Abate Aida, Zhao Hui, Wong Ronald J, Stevenson David K
Department of Pediatrics, Stanford University School of Medicine, 300 Pasteur Drive, Rm. S-230, Stanford, CA 94305, USA.
Biochem Biophys Res Commun. 2007 Mar 16;354(3):757-63. doi: 10.1016/j.bbrc.2007.01.050. Epub 2007 Jan 18.

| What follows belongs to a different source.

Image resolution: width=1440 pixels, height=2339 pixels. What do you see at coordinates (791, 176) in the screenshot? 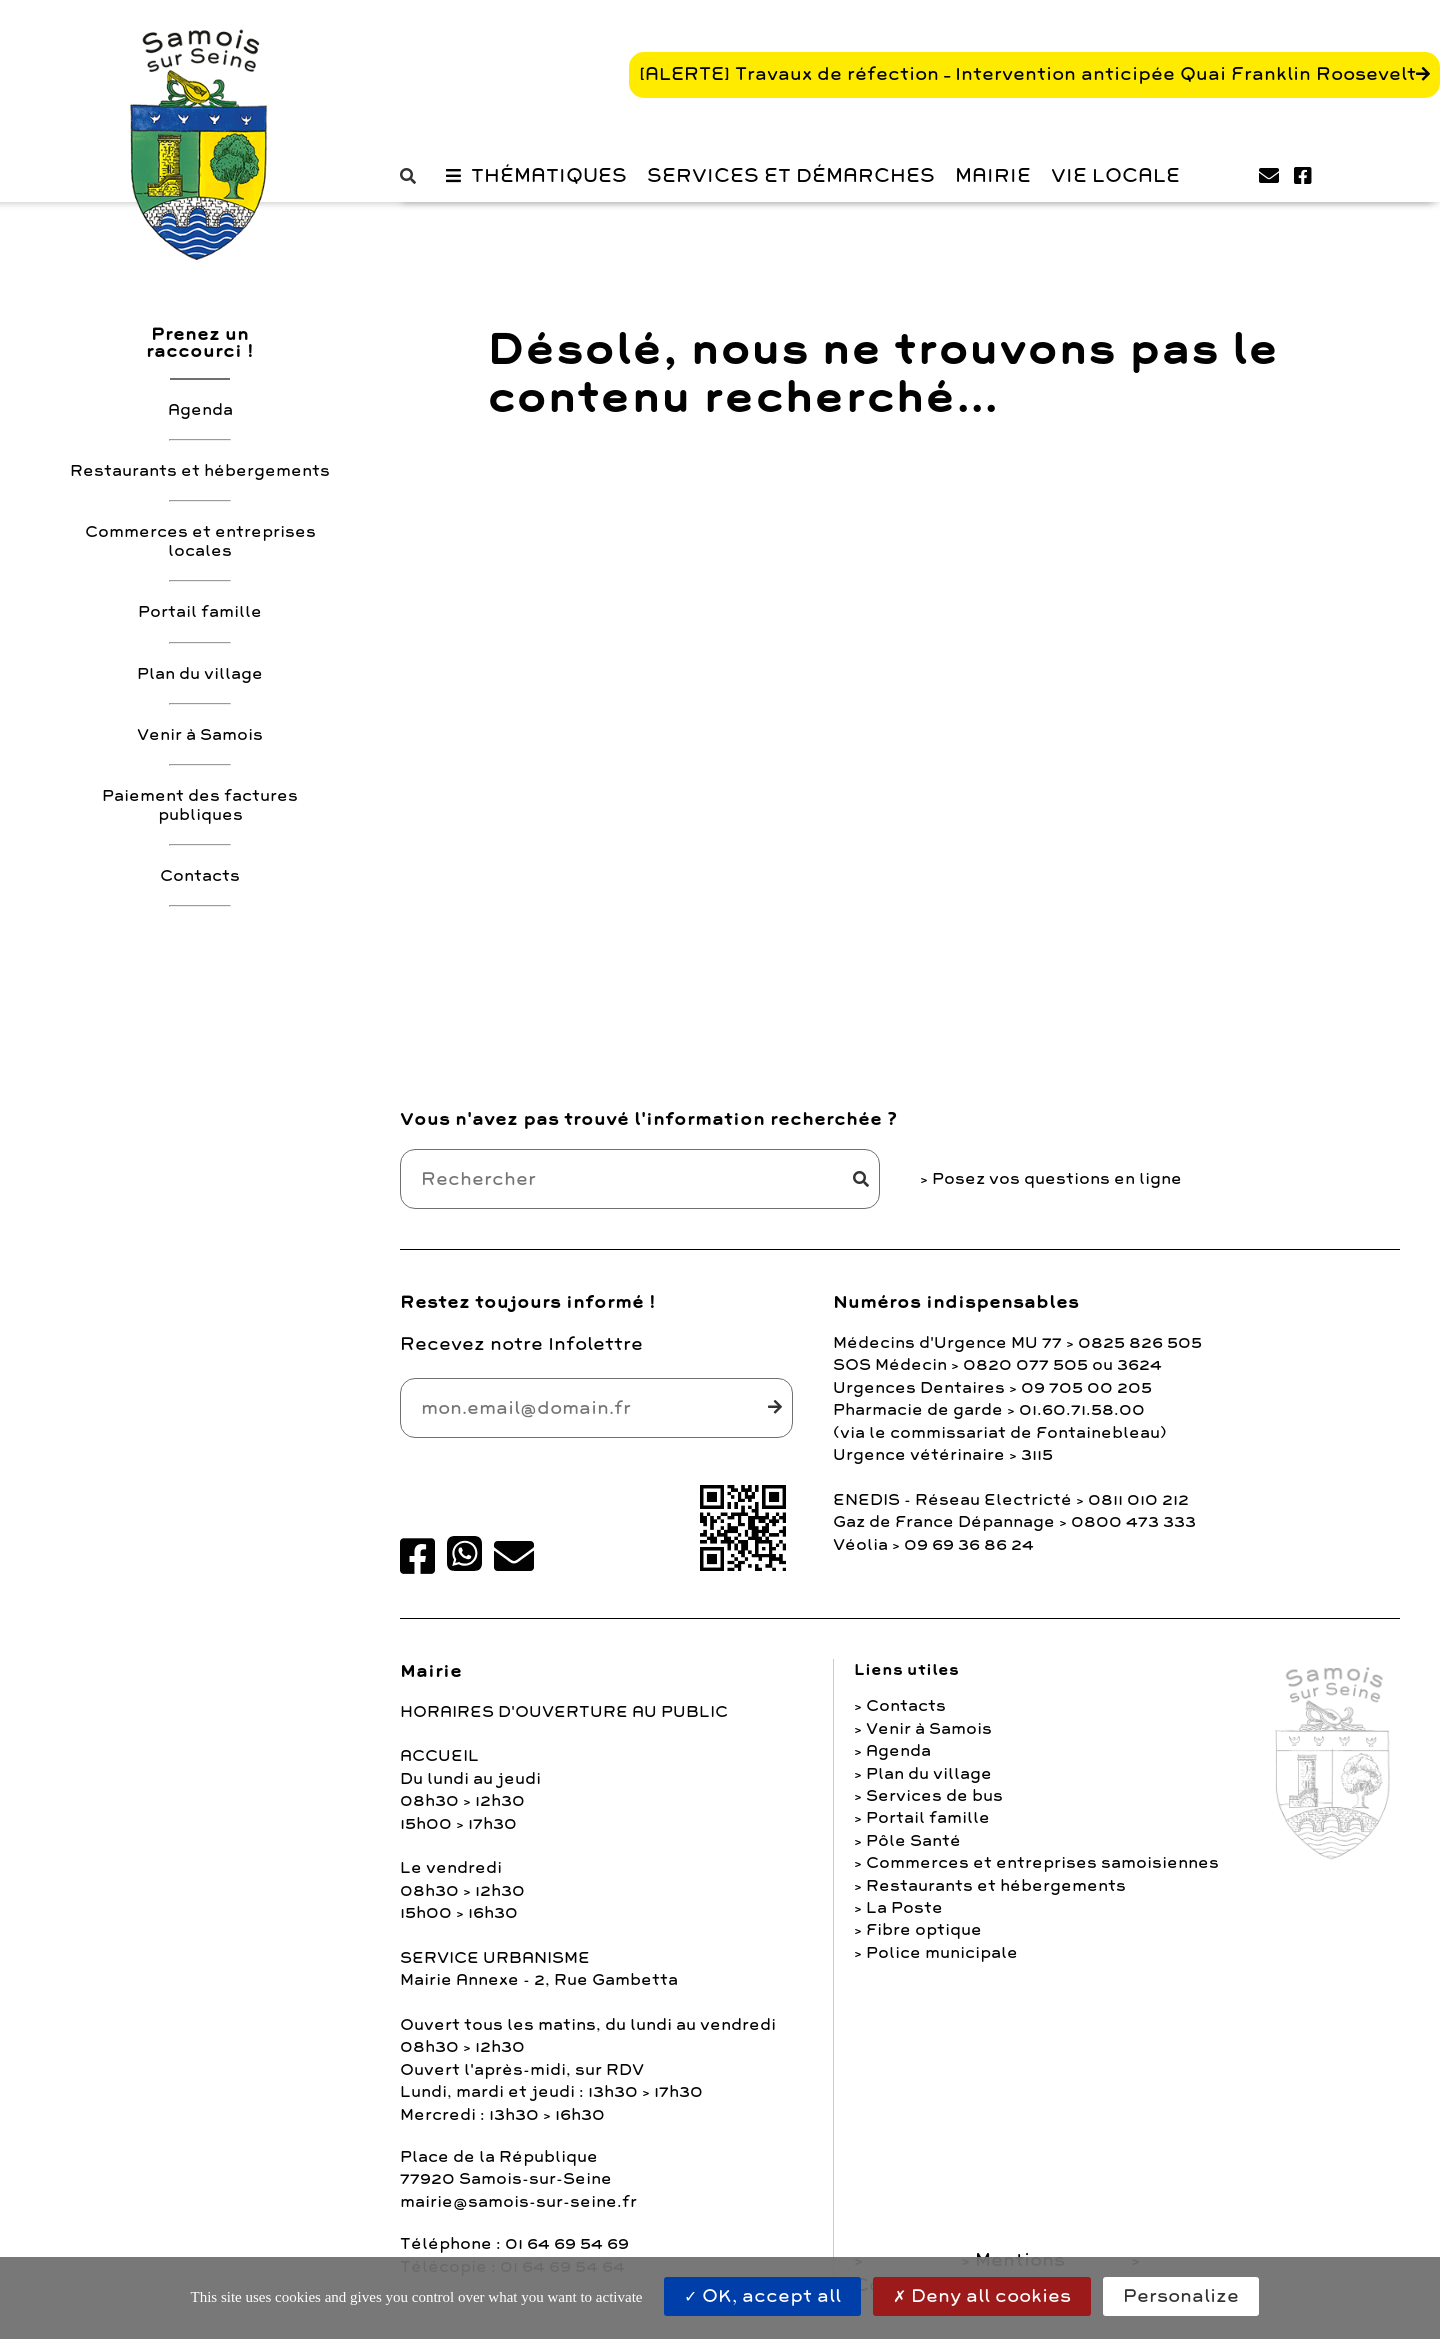 I see `Services et Démarches` at bounding box center [791, 176].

Tin mesoporphyrin (SnMP), a competitive heme oxygenase (HO) inhibitor, also induces HO-1 mRNA and protein expression by a mechanism that is not fully understood. We examined whether the induction by SnMP is mediated by a de-repression of Bach1, a transcription factor that suppresses the HO-1 gene. Incubation of NIH3T3-HO-1-luc cells with SnMP attenuated HO activity with a concomitant increase in HO-1 mRNA and protein and a decrease in Bach1 and HO-2 proteins, which was not due to transcriptional down-regulation, but accelerated protein decay. Similarly, HO-1 protein degradation was increased by SnMP, despite of an elevation in HO-1 transcription. Transfection of Bach1 shRNA in Hepa cells raised basal HO-1 expression significantly, and SnMP treatment further increased HO-1 mRNA. In conclusion, SnMP induces HO-1 expression not only by de-repressing the HO-1 promoter by binding Bach1, but also by accelerating Bach1 degradation.
锡原卟啉(SnMP)是一种竞争性血红素加氧酶(HO)抑制剂,它也通过一种尚未完全了解的机制诱导HO-1 mRNA和蛋白表达。我们研究了SnMP的诱导作用是否由Bach1的去抑制介导,Bach1是一种抑制HO-1基因的转录因子。用SnMP孵育NIH3T3-HO-1-luc细胞可减弱HO活性,同时HO-1 mRNA和蛋白增加,Bach1和HO-2蛋白减少,这不是由于转录下调,而是加速了蛋白降解。同样,尽管HO-1转录升高,但SnMP仍增加了HO-1蛋白降解。在Hepa细胞中转染Bach1 shRNA可显著提高基础HO-1表达,SnMP处理进一步增加HO-1 mRNA。总之,SnMP不仅通过结合Bach1去抑制HO-1启动子来诱导HO-1表达,还通过加速Bach1降解来诱导。